While the concerns about the security of Pokemon Go users’ private information last week appear to have been over-hyped, the flap illustrated how little users of mobile apps and websites know about what’s in the terms to which they’ve agreed.
A recent working paper, “The Biggest Lie on the Internet,” from professors at Michigan State and the University of Connecticut, finds that the vast majority of adults don’t read such terms.
Related: The Scary Way Pokémon Go Is Making Money Off You
For the study, researchers created a fictitious social networking site with a privacy policy and terms of service agreement that were the same length as those required by the real social networking site LinkedIn. The policy should have taken the average reader about 45 minutes to review. Users clicked through them at an average of just over two minutes, and the mean time spent was 14 seconds for both.

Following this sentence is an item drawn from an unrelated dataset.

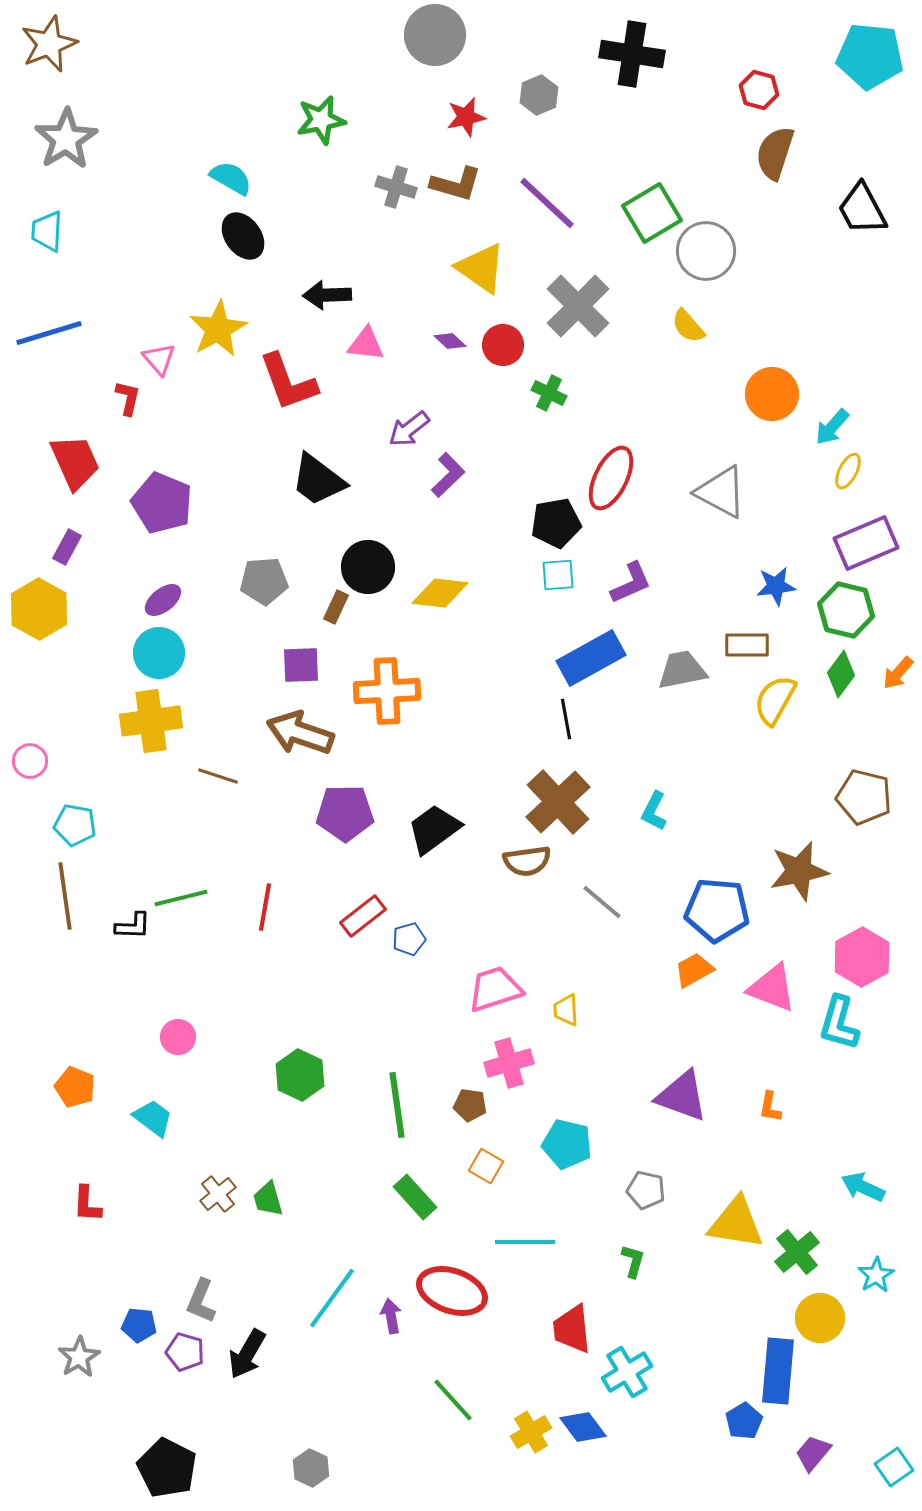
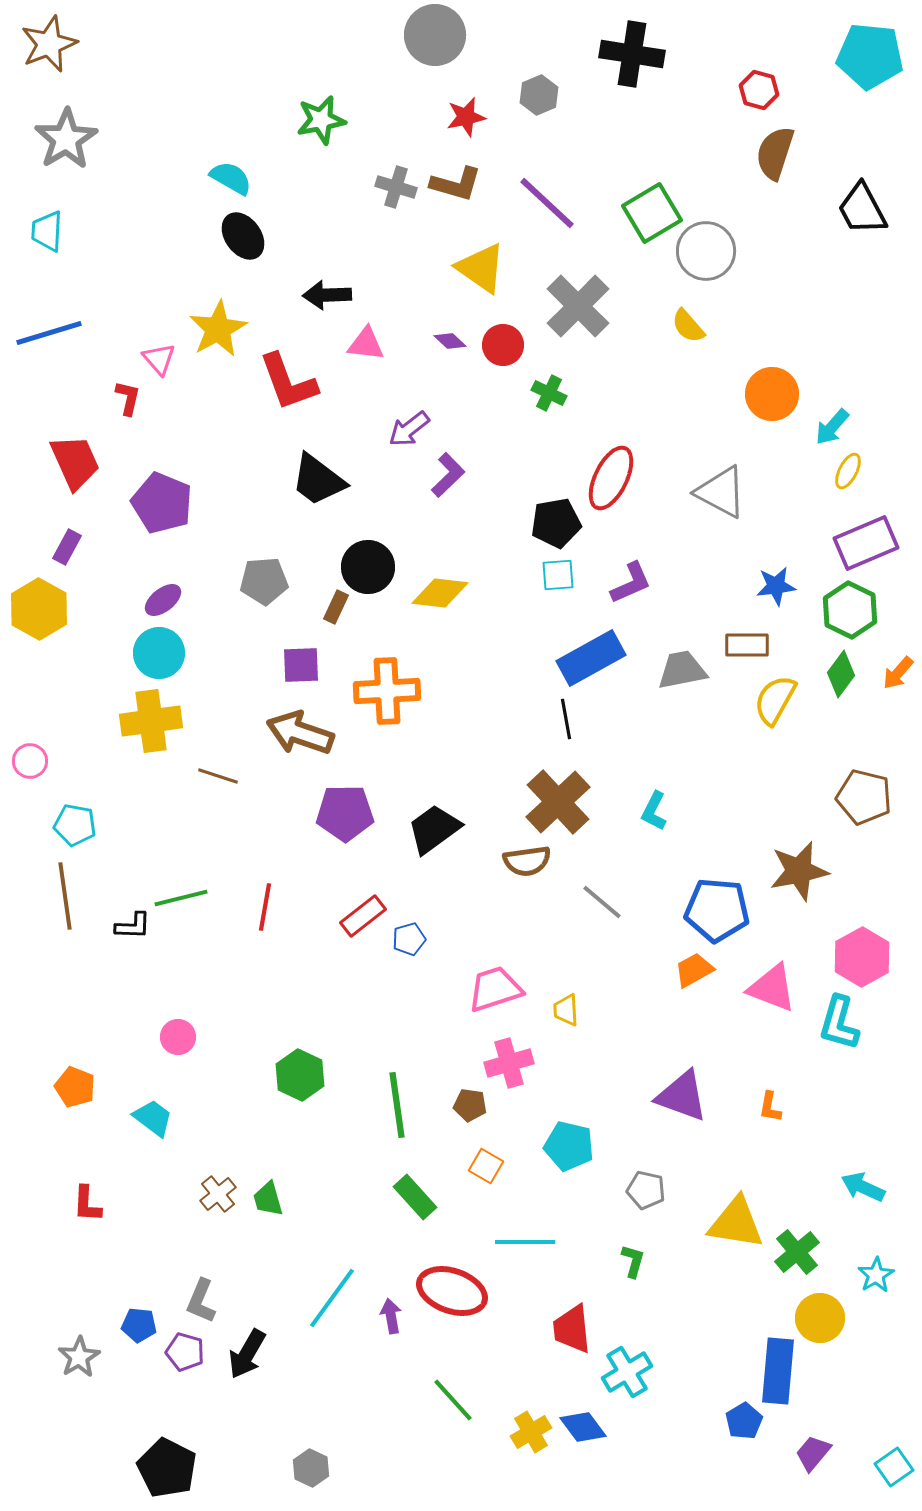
green hexagon at (846, 610): moved 4 px right; rotated 12 degrees clockwise
cyan pentagon at (567, 1144): moved 2 px right, 2 px down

“Fourteen seconds is hardly enough time to read, understand and provide informed consent to policies between 4,000 and 8,0000 words in length,” researchers wrote. “Spending 14 seconds (or 60 seconds for that matter) is akin to not reading the policies at all.”
The study showed how easy it is for companies to get consumers to agree to potentially problematic terms. Survey participants missed the “gotcha” clauses researchers hidden in the text, including the promise give-up their first-born child to the site. Fewer than 2 percent of study participants questioned that clause, and 100 percent of them agreed to both policies.